#### [Provided data]
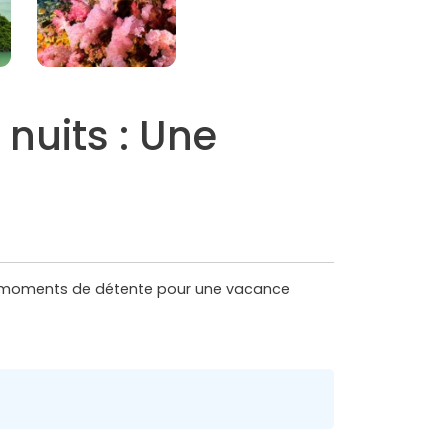
nuits : Une
 et moments de détente pour une vacance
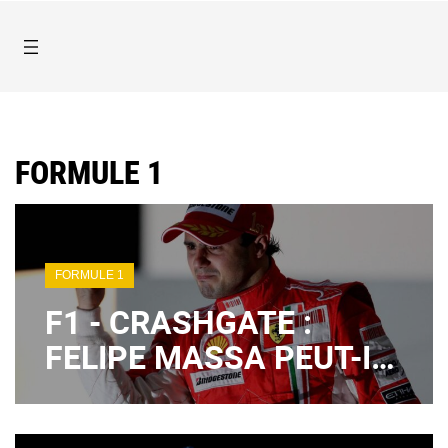
FORMULE 1
FORMULE 1
F1 - CRASHGATE :
FELIPE MASSA PEUT-IL
RÉCUPÉRER LE TITRE
PERDU DE 2008 ?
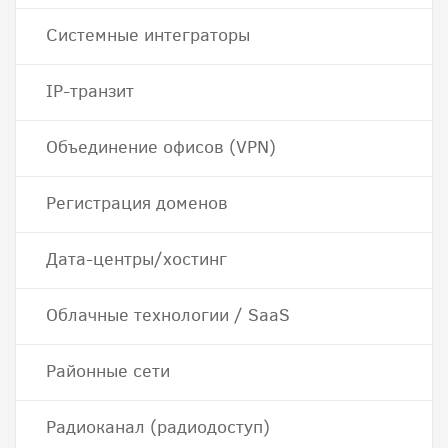
Системные интеграторы
IP-транзит
Объединение офисов (VPN)
Регистрация доменов
Дата-центры/хостинг
Облачные технологии / SaaS
Районные сети
Радиоканал (радиодоступ)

#### [What the task requires]
Write out the material above exactly; no pictures.

#### [Your solution]
nuits : Une
 et moments de détente pour une vacance
FORMULE 1
FORMULE 1
F1 - CRASHGATE :
FELIPE MASSA PEUT-IL
RÉCUPÉRER LE TITRE
PERDU DE 2008 ?
Системные интеграторы
IP-транзит
Объединение офисов (VPN)
Регистрация доменов
Дата-центры/хостинг
Облачные технологии / SaaS
Районные сети
Радиоканал (радиодоступ)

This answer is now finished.